In other matters before the commissioners:

A new fire station at the Point of Pines may have cleared its last obstacle. The commission  unanimously voted to approve several variances to allow the project to move forward.

Dana Weeder, the architect for the project, noted that in addition to housing a full fire station, the building also will offer about 800 square feet for the community that would include a community room with a capacity of 40 to 50 people, three bathrooms, and a public lobby.

Commission chairman Michael Tucker said the motion speaks for itself and noted that Ward 5 Councilor John Powers sent an email in support of the project.

The full motion that the ZBA approved is as follows:

The City of Revere, Massachusetts, 281 Broadway, is requesting the following variances of the Revised Ordinances of the City of Revere to enable the appellant to raze the existing fire station and construct a new fire station at 140 Lynnway, Revere, MA 02151:

Section 17.24.010 with respect to minimum front yard setback requirement of 20 feet within the RA District;

Section 17.24.010 with respect to minimum rear yard setback requirement of 30 feet within the RA District;

Section 17.24.010 with respect to minimum side yard setback requirement of 10 feet within the RA District;

Section 17.24.010 with respect to minimum usable open space requirement of 35% within the RA District;

Section 17.28.220 with respect to minimum setback of 10 feet for dumpsters;

Section 17.28.020 with respect to minimum parking of 1 space/4 seats for meeting hall.

The commissioners also unanimously approved a request from Bouchra Saouab to add a second floor to his house at 20 Hasey St. Saouab noted that his family has five members and he needs to add more bedrooms to his house.

In another matter before the board, minor changes to an already-approved project at 191 Shirley Ave. unanimously were approved. Some of the new modifications include adding more than four feet in height to the building to accommodate keeping a significant architectural detail of a brick wall of the building on North Shore Road.

“The owner needs the additional height to keep part of the old building,” said Ward 2 Councilor Ira Novoselsky.

Other changes to the original plan approved by the board included reducing the number of parking spaces for trash and transformer use, as well as a handicapped use. Atty. Kari Ann Greene, who represented the owner, Craig Halijian, said that the modifications would not include any additional rental units in the project.

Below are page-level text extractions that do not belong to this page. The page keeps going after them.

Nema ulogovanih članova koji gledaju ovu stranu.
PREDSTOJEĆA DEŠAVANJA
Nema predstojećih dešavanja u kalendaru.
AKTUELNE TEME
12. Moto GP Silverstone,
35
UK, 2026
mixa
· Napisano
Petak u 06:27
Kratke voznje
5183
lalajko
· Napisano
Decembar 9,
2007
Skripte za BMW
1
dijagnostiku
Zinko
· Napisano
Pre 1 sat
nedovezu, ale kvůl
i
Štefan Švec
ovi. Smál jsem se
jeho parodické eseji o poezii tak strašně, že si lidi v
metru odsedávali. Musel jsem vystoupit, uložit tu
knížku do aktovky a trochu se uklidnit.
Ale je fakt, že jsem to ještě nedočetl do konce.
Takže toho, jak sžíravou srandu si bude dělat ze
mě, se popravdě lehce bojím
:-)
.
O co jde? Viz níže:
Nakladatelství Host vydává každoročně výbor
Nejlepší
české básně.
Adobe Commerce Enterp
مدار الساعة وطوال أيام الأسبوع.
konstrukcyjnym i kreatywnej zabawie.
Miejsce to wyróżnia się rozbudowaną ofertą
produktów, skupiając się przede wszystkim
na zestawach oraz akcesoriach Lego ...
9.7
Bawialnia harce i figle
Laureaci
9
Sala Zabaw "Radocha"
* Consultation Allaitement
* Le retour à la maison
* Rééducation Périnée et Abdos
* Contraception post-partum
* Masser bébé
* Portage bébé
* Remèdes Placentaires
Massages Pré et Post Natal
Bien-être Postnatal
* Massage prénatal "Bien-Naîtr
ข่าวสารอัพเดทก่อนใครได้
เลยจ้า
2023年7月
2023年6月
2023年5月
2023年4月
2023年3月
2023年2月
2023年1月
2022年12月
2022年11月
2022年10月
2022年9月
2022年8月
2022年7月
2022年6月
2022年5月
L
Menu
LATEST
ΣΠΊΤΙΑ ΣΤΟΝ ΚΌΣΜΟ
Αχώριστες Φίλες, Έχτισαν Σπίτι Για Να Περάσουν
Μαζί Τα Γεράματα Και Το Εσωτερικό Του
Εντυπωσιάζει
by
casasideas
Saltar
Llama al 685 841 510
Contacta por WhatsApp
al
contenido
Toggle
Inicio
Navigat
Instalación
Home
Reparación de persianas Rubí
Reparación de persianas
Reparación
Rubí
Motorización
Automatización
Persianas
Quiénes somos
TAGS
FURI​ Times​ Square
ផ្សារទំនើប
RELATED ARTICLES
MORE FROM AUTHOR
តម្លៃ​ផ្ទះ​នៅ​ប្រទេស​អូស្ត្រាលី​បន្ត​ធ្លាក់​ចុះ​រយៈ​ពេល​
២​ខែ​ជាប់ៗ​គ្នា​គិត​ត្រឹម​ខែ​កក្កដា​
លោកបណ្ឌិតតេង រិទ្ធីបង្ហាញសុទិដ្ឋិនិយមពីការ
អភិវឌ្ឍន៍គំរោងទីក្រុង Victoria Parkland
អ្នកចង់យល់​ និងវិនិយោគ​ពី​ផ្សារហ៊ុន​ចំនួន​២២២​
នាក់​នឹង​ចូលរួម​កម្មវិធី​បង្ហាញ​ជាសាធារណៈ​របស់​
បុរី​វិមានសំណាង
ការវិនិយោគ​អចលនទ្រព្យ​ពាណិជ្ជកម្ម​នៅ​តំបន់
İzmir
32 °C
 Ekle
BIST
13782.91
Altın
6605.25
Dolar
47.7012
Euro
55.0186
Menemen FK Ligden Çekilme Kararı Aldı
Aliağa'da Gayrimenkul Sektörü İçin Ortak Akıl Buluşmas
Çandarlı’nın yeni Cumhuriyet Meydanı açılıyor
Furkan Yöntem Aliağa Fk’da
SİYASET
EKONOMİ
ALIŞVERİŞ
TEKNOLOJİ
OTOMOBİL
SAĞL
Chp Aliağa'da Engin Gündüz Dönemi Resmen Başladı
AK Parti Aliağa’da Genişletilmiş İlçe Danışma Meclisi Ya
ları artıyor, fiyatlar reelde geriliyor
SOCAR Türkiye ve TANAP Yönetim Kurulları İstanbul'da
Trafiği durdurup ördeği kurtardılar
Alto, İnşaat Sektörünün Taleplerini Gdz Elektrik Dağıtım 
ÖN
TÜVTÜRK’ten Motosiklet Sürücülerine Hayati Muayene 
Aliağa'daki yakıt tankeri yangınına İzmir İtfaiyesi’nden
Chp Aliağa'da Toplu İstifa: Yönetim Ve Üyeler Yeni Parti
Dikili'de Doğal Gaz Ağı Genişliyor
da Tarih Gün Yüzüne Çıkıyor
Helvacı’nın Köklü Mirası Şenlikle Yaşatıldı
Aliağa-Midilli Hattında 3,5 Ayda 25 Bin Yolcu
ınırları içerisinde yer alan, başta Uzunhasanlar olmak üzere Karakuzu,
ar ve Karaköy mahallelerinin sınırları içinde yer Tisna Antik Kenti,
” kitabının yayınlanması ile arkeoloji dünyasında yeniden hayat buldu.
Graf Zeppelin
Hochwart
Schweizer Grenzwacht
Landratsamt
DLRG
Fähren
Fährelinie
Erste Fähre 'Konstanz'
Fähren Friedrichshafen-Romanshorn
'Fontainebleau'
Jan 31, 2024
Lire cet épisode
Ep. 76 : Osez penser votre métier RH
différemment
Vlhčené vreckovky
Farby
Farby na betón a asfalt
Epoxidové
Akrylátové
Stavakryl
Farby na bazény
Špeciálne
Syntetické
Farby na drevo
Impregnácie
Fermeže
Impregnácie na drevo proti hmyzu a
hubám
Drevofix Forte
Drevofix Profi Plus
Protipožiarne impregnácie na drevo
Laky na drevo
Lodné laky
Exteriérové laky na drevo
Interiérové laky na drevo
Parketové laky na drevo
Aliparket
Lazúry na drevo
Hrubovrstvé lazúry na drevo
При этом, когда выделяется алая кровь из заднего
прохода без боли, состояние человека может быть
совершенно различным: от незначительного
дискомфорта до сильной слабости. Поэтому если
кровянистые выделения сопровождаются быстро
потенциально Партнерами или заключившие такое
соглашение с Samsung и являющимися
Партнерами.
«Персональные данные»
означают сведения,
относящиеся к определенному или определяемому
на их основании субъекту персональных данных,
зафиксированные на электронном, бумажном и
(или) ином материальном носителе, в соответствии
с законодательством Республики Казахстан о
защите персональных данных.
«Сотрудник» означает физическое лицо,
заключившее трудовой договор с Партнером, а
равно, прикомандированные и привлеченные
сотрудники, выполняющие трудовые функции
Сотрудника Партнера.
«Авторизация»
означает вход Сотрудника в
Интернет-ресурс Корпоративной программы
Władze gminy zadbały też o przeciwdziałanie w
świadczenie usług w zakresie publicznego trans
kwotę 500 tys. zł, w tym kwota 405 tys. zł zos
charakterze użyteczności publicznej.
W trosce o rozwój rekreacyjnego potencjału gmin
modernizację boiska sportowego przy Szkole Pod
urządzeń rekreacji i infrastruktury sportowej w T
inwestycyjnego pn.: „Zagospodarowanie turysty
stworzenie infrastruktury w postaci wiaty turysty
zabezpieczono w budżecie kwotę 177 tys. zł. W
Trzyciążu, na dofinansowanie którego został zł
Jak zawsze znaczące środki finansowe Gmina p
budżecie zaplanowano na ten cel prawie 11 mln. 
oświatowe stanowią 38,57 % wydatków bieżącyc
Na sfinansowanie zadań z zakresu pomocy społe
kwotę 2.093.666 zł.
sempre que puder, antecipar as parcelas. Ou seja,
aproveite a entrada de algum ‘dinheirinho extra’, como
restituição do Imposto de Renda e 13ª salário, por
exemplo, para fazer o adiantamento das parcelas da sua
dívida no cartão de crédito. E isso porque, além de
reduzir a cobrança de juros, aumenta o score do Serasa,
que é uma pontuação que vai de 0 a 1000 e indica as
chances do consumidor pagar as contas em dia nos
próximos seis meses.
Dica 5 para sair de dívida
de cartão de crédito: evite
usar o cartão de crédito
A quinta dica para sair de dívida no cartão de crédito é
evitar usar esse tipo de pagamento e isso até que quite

The commissioners unanimously approved the requests, but also reaffirmed the restrictions in the existing site plan findings, including the provision that since this is a transit-oriented project, no on-street parking permits may be granted to tenants living at this address.

In the final matter before the board, after a lengthy hearing that took up more than half of the meeting, the commissioners voted to continue the hearing on the appeal by JEK Enterprises, 7 Franklin Street, from the decision of the Building Inspector regarding the determination as to the current use of 7 Franklin Street, as set forth in the Order to Correct issued by the Building Inspector on January 19, 2021.

The order states in pertinent part: “Neither the NB (Neighborhood Business) zone nor any asserted grandfathered-use of the property supports any of the structures or premises being utilized for a 24/7 business operation, particularly with the movement of, and noise generated from, large vehicles and construction material.”

During the hearing, it was noted that JEK has been operating at this address for more than three years.

Council President Anthony Zambuto spoke in favor of continuing the hearing because of the arrival of numerous documents that the board recently had received. He urged the board “to let the process finish out.”

Ward 6 Councilor Richard Serino wanted a vote “tonight,” noting that this issue has been on-going for three months.

Chairman Tucker acknowledged that a lot of new evidence has been received by the board in the last 32 hours and that one commissioner had yet to receive all of the material.

“I hope things can be ironed-out between the lawyers and the city before the next meeting.” Tucker said in support of the motion to continue the hearing.